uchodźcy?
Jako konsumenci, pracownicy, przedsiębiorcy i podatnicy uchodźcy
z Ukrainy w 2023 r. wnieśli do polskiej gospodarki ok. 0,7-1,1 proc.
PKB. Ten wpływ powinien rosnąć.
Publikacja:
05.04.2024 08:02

|---|

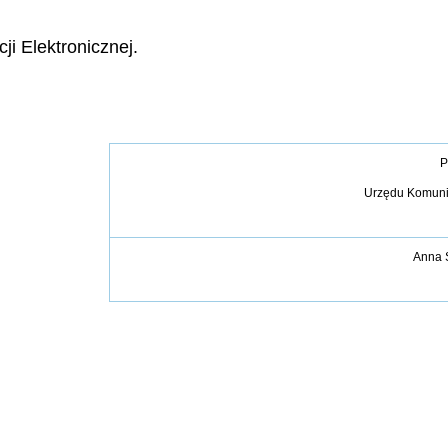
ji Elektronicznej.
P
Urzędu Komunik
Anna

|---|

REQUIREMENT
Print the lines above from the one with "PKB. Ten wpływ powinien rosnąć." through the one with "05.04.2024 08:02", both included, exactly as written and nothing more.

RESPONSE TO THIS TASK
PKB. Ten wpływ powinien rosnąć.
Publikacja:
05.04.2024 08:02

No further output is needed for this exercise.